E. Spencer Abraham, former Michigan GOP chairman and chief political operative for Vice President Quayle, was named yesterday to head the National Republican Congressional Campaign Committee, replacing Edward J. Rollins.
Moving Abraham, who spent nearly two weeks debating whether to take the job, was meant to ensure that the White House and the group that represents House Republicans are on speaking terms, a status rarely achieved in the two years the irreverent Rollins headed the NRCC.
Rollins said frequently that electing House Republicans, not pleasing the president, was his job and he frequently counseled Republicans to differ with the president if they had to do so to survive politically. The advice went unappreciated at the White House.
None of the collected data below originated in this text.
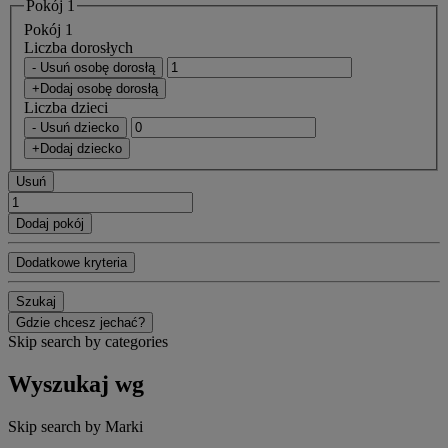
Pokój 1
Pokój 1
Liczba dorosłych
- Usuń osobę dorosłą
+Dodaj osobę dorosłą
Liczba dzieci
- Usuń dziecko
+Dodaj dziecko
Usuń
Dodaj pokój
Dodatkowe kryteria
Szukaj
Gdzie chcesz jechać?
Skip search by categories
Wyszukaj wg
Skip search by Marki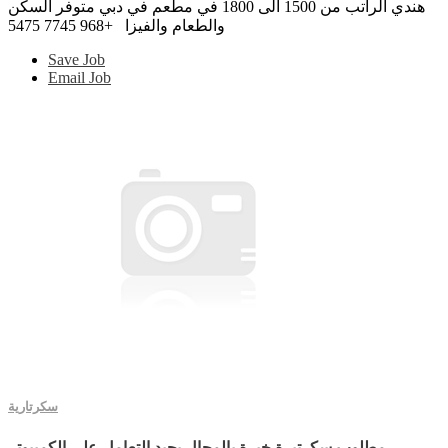
هندي الراتب من 1500 الى 1800 في مطعم في دبي متوفر السكن
والطعام والفيزا +968 7745 5475
Save Job
Email Job
سكرتارية
مطلوب سكرتيرة خبرة بالمجال يجيد التعامل علي الكمبيوتر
Abraham, who joined Quayle's staff a year ago, is expected to begin his new post March 1.
One GOP official described the move as another sign of the White House gearing up for the 1992 presidential election year, when interparty feuding and campaign operatives who will not hew to the party line are verboten.
No replacement for Abraham on Quayle's staff has been announced. As is normal in a third year of an administration, a number of slots are opening up on the vice presidential staff.
Carnes Lord, the vice president's national security adviser, is leaving for the private sector, reportedly a think-tank post. Jon Glassman, the deputy, has been nominated for an ambassadorship to Paraguay.
Administration officials said Karl D. Jackson, director of the Asian bureau at the National Security Council, is in line to replace Lord. He, in turn, is expected to be replaced by Douglas Paal, a deputy there.